Doch nicht nur die Zufuhr Vitamin B-haltiger Lebensmittel ist immens wichtig, auch die Reduktion unseres täglichen Zuckerkonsums kann sich positiv auf die MS auswirken. Doch das ist oft leichter gesagt als getan, denn Zucker hat Suchtpotenzial und wird oft zur Selbst-Beruhigung oder -Belohnung eingesetzt. Auch Schwankungen des Blutzuckerspiegels mit Unterzuckerphasen oder ein Darmpilzbefall können hinter einem ausgeprägten Verlangen nach Zucker stecken.

Zucker reduzieren – aber wie?

Eine Reduktion des Zuckerkonsums ist durch die vielen Versuchungen, die überall lauern und die Tatsache, dass Zucker so vielen Lebensmitteln zugesetzt ist, nicht einfach umzusetzen. Doch dazu gibt es ein paar Tipps & Tricks, die diese Veränderung erleichtern:

  • Gezuckerte Getränke wie Softdrinks, zuckerhaltige Säfte oder Limonaden durch selbstgemachte Zitronenlimonade oder verdünnte zuckerfreie Säfte ersetzen.
  • Täglich 1,5–2 l stilles Wasser trinken, das reduziert das Verlangen nach Süßem.
  • Mit natürlichen Alternativen wie Rosinen, Bananen oder Datteln süßen.
  • Zuckeralternativen wie z. B. Honig, Erythrit, Xylit oder Stevia verwenden. Auch diese sollten nur in Maßen genossen werden.
  • Isolierte Kohlenhydrate wie Back- und Teigwaren oder Weißmehlprodukte durch komplexe Kohlenhydrate, z. B. Quinoa, Hirse, Buchweizen, Amaranth etc., ersetzen.
  • Die Zutatenliste in Fertigprodukten genau lesen.
  • Trockenfrüchte oder Energiekugeln (am besten selbstgemacht) anstelle von Back- und Teigwaren oder Süßigkeiten verzehren.
  • Im Anschluss an die Hauptmahlzeit ca. 20–30 min warten, bevor etwas Süßes verzehrt wird. Meist ist dann die Lust auf Süßes auch verschwunden.
  • Auf Fertigwürze verzichten, denn sehr herzhaftes Essen verstärkt die Lust auf Süßes. Stattdessen lieber mit frischen Kräutern oder herkömmlichen Gewürzen wie Kreuzkümmel, Lorbeerblättern oder Kurkuma würzen.

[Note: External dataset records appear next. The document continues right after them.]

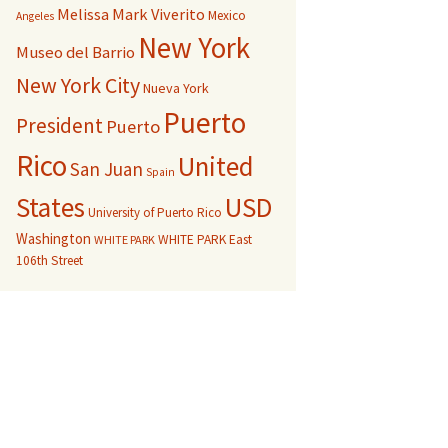
Melissa Mark Viverito
Mexico
Angeles
New York
Museo del Barrio
New York City
Nueva York
Puerto
President
Puerto
Rico
United
San Juan
Spain
USD
States
University of Puerto Rico
Washington
WHITE PARK East
WHITE PARK
106th Street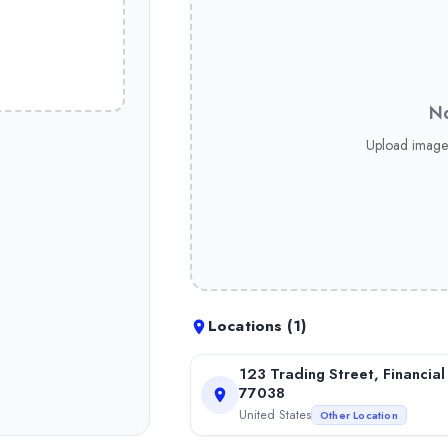
ce Discover why thousands choose MagnoFx for superior trading 
No
Discover why thousands choose MagnoFx for superior trading cond
Upload image
ce Discover why thousands choose MagnoFx for superior trading c
Locations (
1
)
123 Trading Street, Financial
77038
United States
Other Location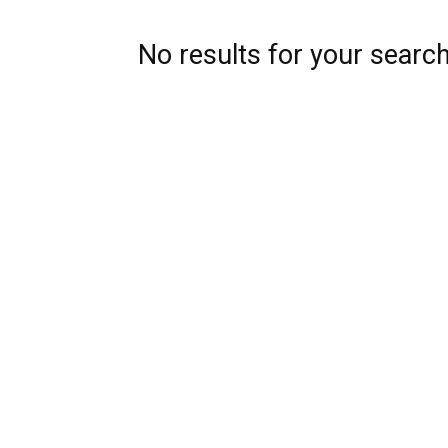
No results for your searc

Wie in so vielen Fällen heißt es auch hier: „Probieren geht über Studieren“. Mit der Motivation, weniger Krankheitsaktivität zu haben und die eigene Gesundheit verbessern zu wollen, fällt eine Reduktion des Zuckerkonsums häufig nicht mehr so schwer.

Rezept: Haferflockenkekse mit Obst und Trockenfrüchten

Zutaten

  • 200 g Haferflocken
  • 2 reife Bananen
  • 150 g Apfelmus (Achtung: eines ohne Zucker auswählen, am besten aus 100 Prozent Äpfeln)
  • ½ TL Zimt
  • 30 g Rosinen (optional)

Zubereitung

Alle Zutaten in eine Schüssel geben, mit einer Gabel zerdrücken und miteinander verrühren. Kekse formen und auf ein Backblech geben. Ca. 15–20 Minuten bei 180 °C Ober- und Unterhitze backen.

Quelle

Julius-Maximilians-Universität Würzburg, 29.3.2022. Wie Zucker Entzündungen fördert, abrufbar im Internet unter www.uni-wuerzburg.de/aktuelles/einblick/single/news/wie-zucker-entzuendungen-foerdert-1.